### Prompt
Pictures excluded, please transcribe exactly the lines from the one with "vezes guardado como favor" through the end of the records below, and nothing more.

=== Section Start ===

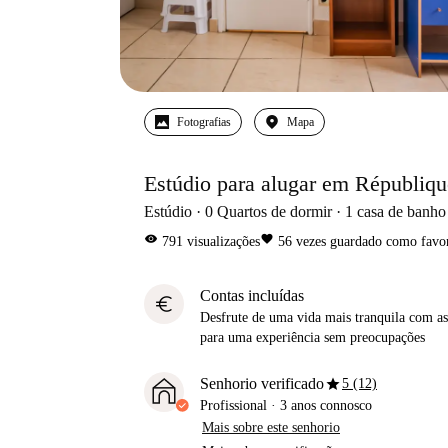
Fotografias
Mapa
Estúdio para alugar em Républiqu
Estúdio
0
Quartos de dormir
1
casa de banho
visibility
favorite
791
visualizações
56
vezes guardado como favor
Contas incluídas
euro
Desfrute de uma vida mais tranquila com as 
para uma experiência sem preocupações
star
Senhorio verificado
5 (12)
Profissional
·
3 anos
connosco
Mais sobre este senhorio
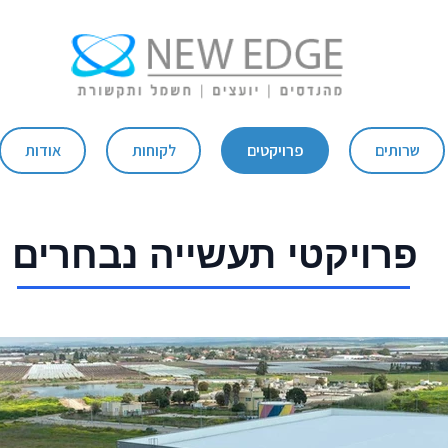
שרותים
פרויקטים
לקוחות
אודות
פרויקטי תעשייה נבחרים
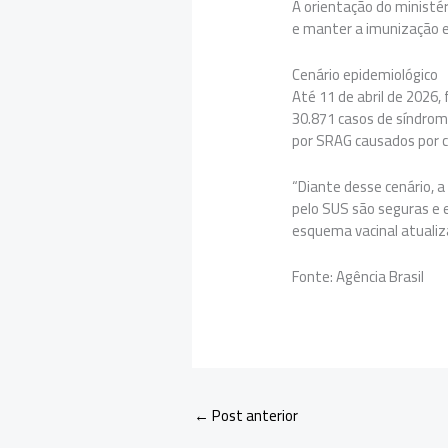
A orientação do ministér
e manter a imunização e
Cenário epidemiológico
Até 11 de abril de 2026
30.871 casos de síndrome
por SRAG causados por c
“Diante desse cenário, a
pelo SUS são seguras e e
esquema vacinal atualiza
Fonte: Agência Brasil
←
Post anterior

=== Section End ===

### Result of the task
vezes guardado como favor
Contas incluídas
euro
Desfrute de uma vida mais tranquila com as 
para uma experiência sem preocupações
star
Senhorio verificado
5 (12)
Profissional
·
3 anos
connosco
Mais sobre este senhorio
שרותים
פרויקטים
לקוחות
אודות
פרויקטי תעשייה נבחרים
A orientação do ministér
e manter a imunização e
Cenário epidemiológico
Até 11 de abril de 2026
30.871 casos de síndrome
por SRAG causados por c
“Diante desse cenário, a
pelo SUS são seguras e e
esquema vacinal atualiza
Fonte: Agência Brasil
←
Post anterior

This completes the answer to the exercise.